Calling Hana and Hina After School ‘sweet’ seems like damning with faint praise. It’s like I’m saying, ‘This piece of fluff has nothing to say.’ And indeed, this series does have little to say (at least in this volume). But while this series has no grand moral messages, nor very deep characters, nor even grand conflict, the series is a sweet story of budding love.
Quite against school rules, Hana has a part-time job. She works in a toy store, but she keeps a low profile. If her school finds out, they’ll expel her. One day, one of her regular customers, the dashing Hina, asks if the store still has a vacancy open. It turns out, despite her cool demeanour, Hina goes gaga over everything cute: plush-toys, dolls, Hana – Not that she’d ever reveal that last one. But until both Hana and Hina figure out their feelings, their biggest worry is that their school will discover their jobs, and expel them.
Much of Morinaga’s work feels like a director getting back together with her regular actors. Outside of the relatively weighty Girl Friends and Kisses, Sighs, and Cherry Blossom Pink, Morinaga’s work settles on a comfortable repetition. Long-time readers will recognise the main characters of Hana and Hina, or their character models at least They are Morinaga’s standard short-haired, reserved tiny girl, and her long-haired, cool tall girl. Long-time readers will also remember the tone of her work. Hana and Hina is – and I mean this with no negativity – fluffy.
Sweetness pervades the book. Our heroines work at a store which sells cute things, and Hina adores all things cute. The series’ tone fits the setting – you won’t find a workplace or school drama here. You won’t find much conflict at all. The threat of expulsion I mentioned up the top is ever-present, but never feels urgent. Hana will say they need to keep a low profile, but the reader never senses discovery looms around the corner. Episodic conflicts in the series (e.g. Hina wanting a photograph of Hana, or Hana wondering why Hina seems surly) do not so much resolve, as vanish. As the chapter reaches its end, it will turn out the conflict owed to a misunderstanding, or that the stakes were not as big as we thought. Now, this lack of conflict may seem boring, and, coupled with sweetness, the story may seem cloying. But Hana and Hina is neither boring nor cloying. The low-conflict sweetness suits this escapist love-story, one where all is right with the world.
The series foreshadows real conflict, but in a cliff-hanger for the next volume. In an impacting sequence, Hina realises her feelings may be more than friendly. She asks her friends whether its normal to take pictures with your cute friends. They say that’s normal. She asks if wanting to kiss your friend is normal. Well, kissing a girl’s cheek is normal, they suppose. What if ‘you can’t get them out of your head’ and ‘want to be together forever’? The girls think Hina’s talking about another girl saying this to her. They respond: ‘If she really meant it, that’d be freaky, right?’ Within the last pages, Hina’s conflict materialises. Hina wants to be with Hana, but she fears revealing her love lest she pushes Hana away. A rather conventional conflict. Worse, it is based on a lack of communication, rather than any actual mismatch between our two lovers. This might have become conflict for conflict’s sake. But Morinaga frames this not merely as misunderstanding, but self-doubt, self-disgust, shame, rooted in casual homophobia. The conflict for conflict’s sake breeds a legitimate character conflict within Hina.

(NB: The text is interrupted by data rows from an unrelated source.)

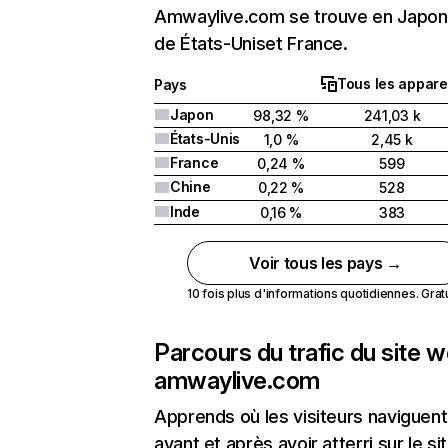
Amwaylive.com se trouve en Japon 
de États-Uniset France.
Tous les appare
Pays
Japon
98,32 %
241,03 k
États-Unis
1,0 %
2,45 k
France
0,24 %
599
Chine
0,22 %
528
Inde
0,16 %
383
Voir tous les pays →
10 fois plus d'informations quotidiennes. Gratui
Parcours du trafic du site 
amwaylive.com
Apprends où les visiteurs naviguent
avant et après avoir atterri sur le si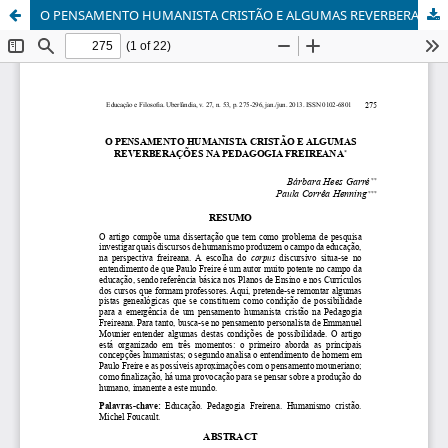
O PENSAMENTO HUMANISTA CRISTÃO E ALGUMAS REVERBERAÇÕES NA PEDAGOGIA FREIREANA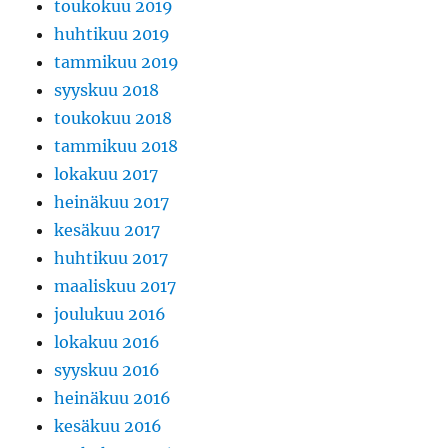
toukokuu 2019
huhtikuu 2019
tammikuu 2019
syyskuu 2018
toukokuu 2018
tammikuu 2018
lokakuu 2017
heinäkuu 2017
kesäkuu 2017
huhtikuu 2017
maaliskuu 2017
joulukuu 2016
lokakuu 2016
syyskuu 2016
heinäkuu 2016
kesäkuu 2016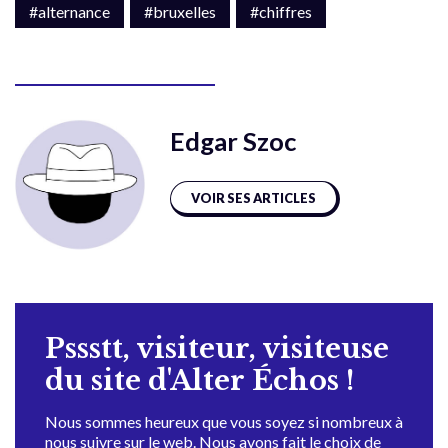
#alternance
#bruxelles
#chiffres
Edgar Szoc
VOIR SES ARTICLES
Pssstt, visiteur, visiteuse
du site d'Alter Échos !
Nous sommes heureux que vous soyez si nombreux à
nous suivre sur le web. Nous avons fait le choix de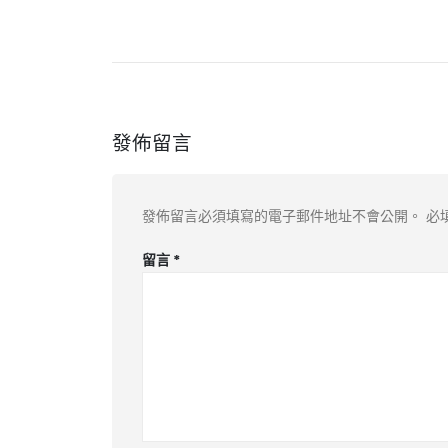
發佈留言
發佈留言必須填寫的電子郵件地址不會公開。
必
留言
*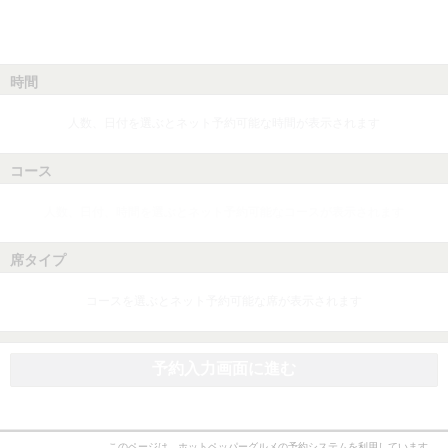
時間
人数、日付を選ぶとネット予約可能な時間が表示されます
コース
人数、日付、時間を選ぶとネット予約可能なコースが表示されます
席タイプ
コースを選ぶとネット予約可能な席が表示されます
予約入力画面に進む
このページは、ホットペッパーグルメの予約システムを利用しています。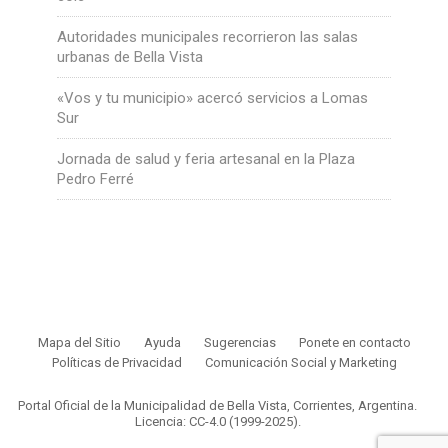
Autoridades municipales recorrieron las salas
urbanas de Bella Vista
«Vos y tu municipio» acercó servicios a Lomas
Sur
Jornada de salud y feria artesanal en la Plaza
Pedro Ferré
Mapa del Sitio
Ayuda
Sugerencias
Ponete en contacto
Políticas de Privacidad
Comunicación Social y Marketing
Portal Oficial de la Municipalidad de Bella Vista, Corrientes, Argentina.
Licencia: CC-4.0 (1999-2025)
.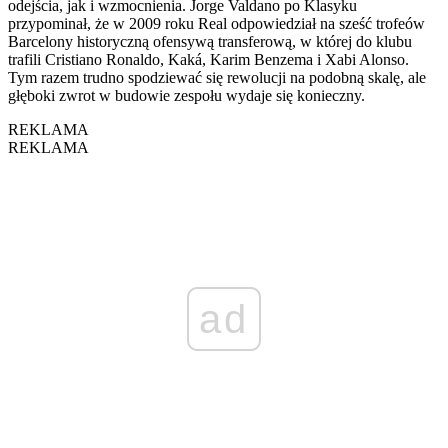
odejścia, jak i wzmocnienia. Jorge Valdano po Klasyku
przypominał, że w 2009 roku Real odpowiedział na sześć trofeów
Barcelony historyczną ofensywą transferową, w której do klubu
trafili Cristiano Ronaldo, Kaká, Karim Benzema i Xabi Alonso.
Tym razem trudno spodziewać się rewolucji na podobną skalę, ale
głęboki zwrot w budowie zespołu wydaje się konieczny.
REKLAMA
REKLAMA
ad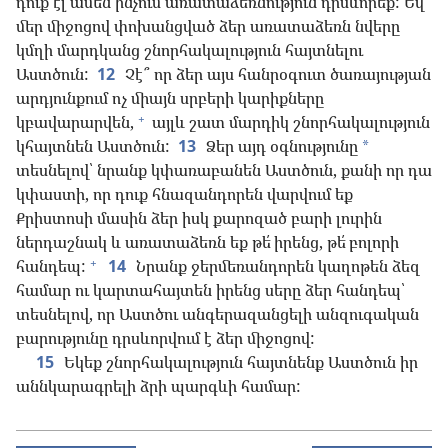
դուք էլ ամեն ինչում առատաձեռնություն դրսևորեք: Եվ
մեր միջոցով փոխանցված ձեր առատաձեռն նվերը
կմղի մարդկանց շնորհակալություն հայտնելու
Աստծուն:
12
Չէ՞ որ ձեր այս հանրօգուտ ծառայության
արդյունքում ոչ միայն սրբերի կարիքները
+
կբավարարվեն,
այլև շատ մարդիկ շնորհակալություն
կհայտնեն Աստծուն:
13
Ձեր այդ օգնությունը
*
տեսնելով՝ նրանք կփառաբանեն Աստծուն, քանի որ դա
կփաստի, որ դուք հնազանդորեն վարվում եք
Քրիստոսի մասին ձեր իսկ քարոզած բարի լուրին
ներդաշնակ և առատաձեռն եք թե՛ իրենց, թե՛ բոլորի
+
հանդեպ:
14
Նրանք ջերմեռանդորեն կաղոթեն ձեզ
համար ու կարտահայտեն իրենց սերը ձեր հանդեպ՝
տեսնելով, որ Աստծու անգերազանցելի անզուգական
բարությունը դրսևորվում է ձեր միջոցով:
15
Եկեք շնորհակալություն հայտնենք Աստծուն իր
աննկարագրելի ձրի պարգևի համար: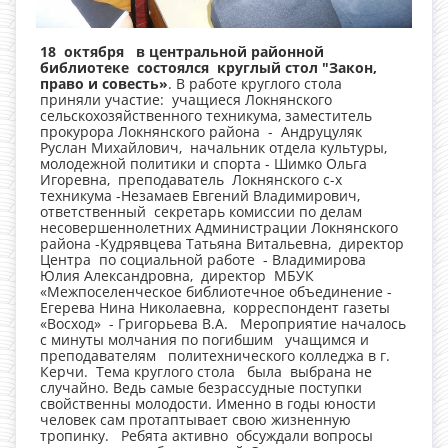
18 октября в центральной районной
библиотеке состоялся круглый стол "Закон,
право и совесть»
. В работе круглого стола
приняли участие: учащиеся Локнянского
сельскохозяйственного техникума, заместитель
прокурора Локнянского района - Андруцуляк
Руслан Михайлович, начальник отдела культуры,
молодежной политики и спорта - Шимко Ольга
Игоревна, преподаватель Локнянского с-х
техникума -Незамаев Евгений Владимирович,
ответственный секретарь комиссии по делам
несовершеннолетних Администрации Локнянского
района -Кудрявцева Татьяна Витальевна, директор
Центра по социальной работе - Владимирова
Юлия Александровна, директор МБУК
«Межпоселенческое библиотечное объединение -
Егерева Нина Николаевна, корреспондент газеты
«Восход» - Григорьева В.А. Мероприятие началось
с минуты молчания по погибшим учащимся и
преподавателям политехнического колледжа в г.
Керчи. Тема круглого стола была выбрана не
случайно. Ведь самые безрассудные поступки
свойственны молодости. Именно в годы юности
человек сам протаптывает свою жизненную
тропинку. Ребята активно обсуждали вопросы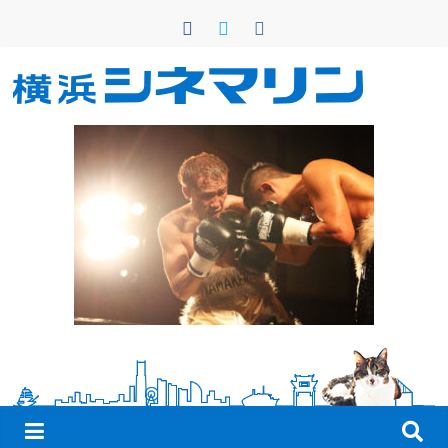
コ
ン
テ
ン
横
ツ
へ
浜
ス
キ
シ
ッ
プ
ネ
マ
リ
ン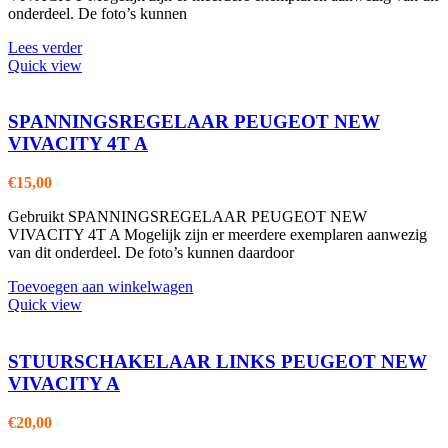
onderdeel. De foto’s kunnen
Lees verder
Quick view
SPANNINGSREGELAAR PEUGEOT NEW
VIVACITY 4T A
€
15,00
Gebruikt SPANNINGSREGELAAR PEUGEOT NEW
VIVACITY 4T A Mogelijk zijn er meerdere exemplaren aanwezig
van dit onderdeel. De foto’s kunnen daardoor
Toevoegen aan winkelwagen
Quick view
STUURSCHAKELAAR LINKS PEUGEOT NEW
VIVACITY A
€
20,00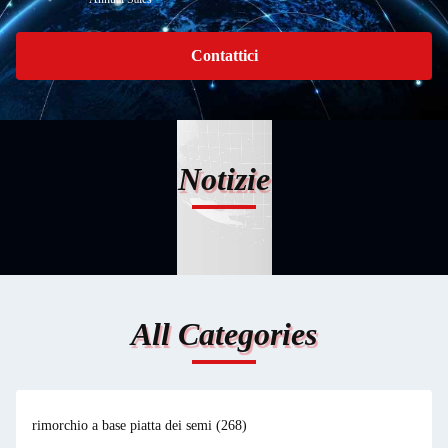
Contattici
Notizie
All Categories
rimorchio a base piatta dei semi
(268)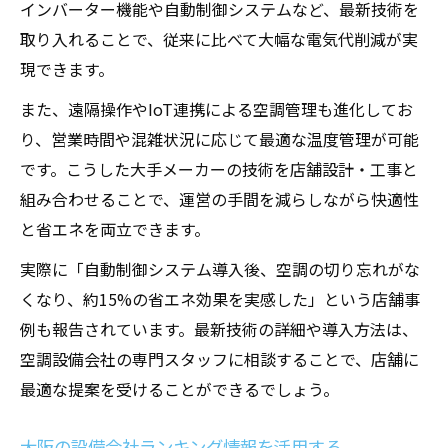
インバーター機能や自動制御システムなど、最新技術を
取り入れることで、従来に比べて大幅な電気代削減が実
現できます。
また、遠隔操作やIoT連携による空調管理も進化してお
り、営業時間や混雑状況に応じて最適な温度管理が可能
です。こうした大手メーカーの技術を店舗設計・工事と
組み合わせることで、運営の手間を減らしながら快適性
と省エネを両立できます。
実際に「自動制御システム導入後、空調の切り忘れがな
くなり、約15%の省エネ効果を実感した」という店舗事
例も報告されています。最新技術の詳細や導入方法は、
空調設備会社の専門スタッフに相談することで、店舗に
最適な提案を受けることができるでしょう。
大阪の設備会社ランキング情報を活用する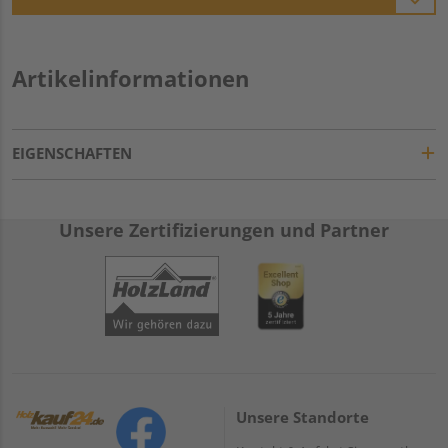
Artikelinformationen
EIGENSCHAFTEN
Unsere Zertifizierungen und Partner
Unsere Standorte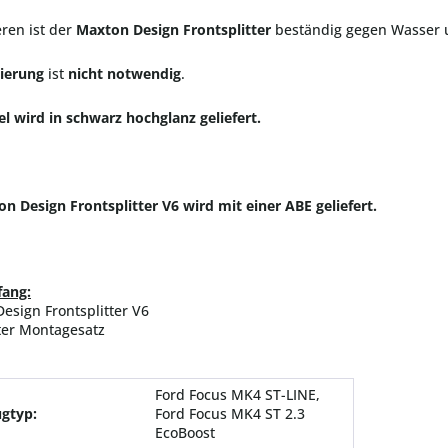
ren ist der
Maxton Design Frontsplitter
beständig gegen Wasser 
ierung
ist
nicht notwendig
.
el wird in schwarz hochglanz geliefert.
n Design Frontsplitter V6 wird mit einer ABE
geliefert.
fang:
esign Frontsplitter V6
ter Montagesatz
Ford Focus MK4 ST-LINE,
gtyp:
Ford Focus MK4 ST 2.3
EcoBoost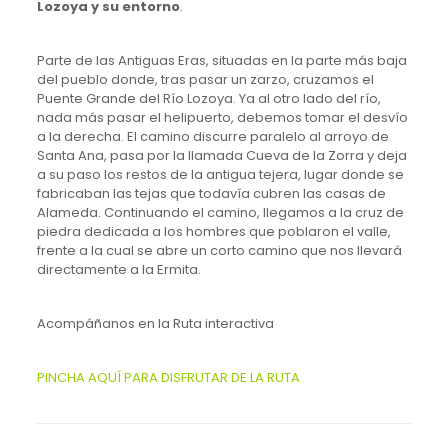
Lozoya y su entorno
.
Parte de las Antiguas Eras, situadas en la parte más baja
del pueblo donde, tras pasar un zarzo, cruzamos el
Puente Grande del Río Lozoya. Ya al otro lado del río,
nada más pasar el helipuerto, debemos tomar el desvío
a la derecha. El camino discurre paralelo al arroyo de
Santa Ana, pasa por la llamada Cueva de la Zorra y deja
a su paso los restos de la antigua tejera, lugar donde se
fabricaban las tejas que todavía cubren las casas de
Alameda. Continuando el camino, llegamos a la cruz de
piedra dedicada a los hombres que poblaron el valle,
frente a la cual se abre un corto camino que nos llevará
directamente a la Ermita.
Acompáñanos en la Ruta interactiva
PINCHA AQUÍ PARA DISFRUTAR DE LA RUTA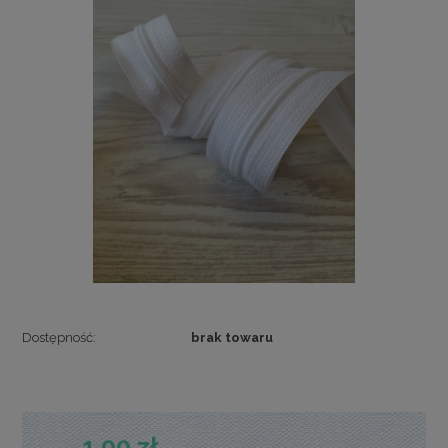
Dostępność:
brak towaru
1,00 zł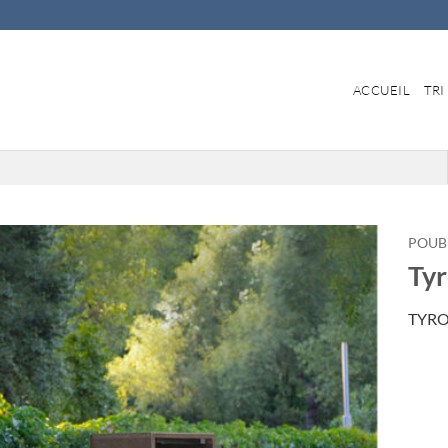
ACCUEIL
TRI
POUB
Tyr
TYRO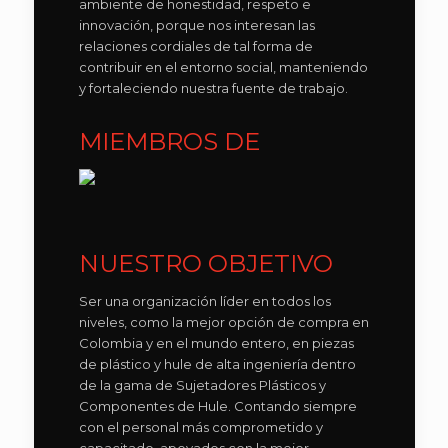
ambiente de honestidad, respeto e
innovación, porque nos interesan las
relaciones cordiales de tal forma de
contribuir en el entorno social, manteniendo
y fortaleciendo nuestra fuente de trabajo.
MIEMBROS DE
NUESTRO OBJETIVO
Ser una organización líder en todos los
niveles, como la mejor opción de compra en
Colombia y en el mundo entero, en piezas
de plástico y hule de alta ingeniería dentro
de la gama de Sujetadores Plásticos y
Componentes de Hule. Contando siempre
con el personal más comprometido y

While I consider myself a fan of Morinaga, I’ve never felt crazy about her art. Her illustrations are not bad, but they do not exceed mere competency. It is fine that she repeats character models across series. I am not so thrilled by her repeating facial expressions within a series. One imagines an illustrative reference book, with such entries as ‘happy’, ‘embarrassed happy’, ‘surprised’. Add to that many of the characters having roughly the same face shape, and all their expressions become cookie-cutter.
Her page layouts also underwhelm. Their stylistic excesses are just prosaic. Most of the panels bleed off the page. Many panels abandon rectangularity for diagonal borders. Rarely is there any dramatic or thematic motivation for this. These excesses add a superficial dynamism to the page, a dynamism not based on the content of the page. Worse, when bleeding and/or slanting panels could enhance a plot point, they cannot. These techniques are used so often they become a dull baseline.
But as I said, Morinaga’s artwork is competent. It does not detract from Hana and Hina, it just does not enhance the series. Her style gets across the sweetness of the story. If you’re looking for a light love story, with few bumps in its progress, give Hana and Hina a try.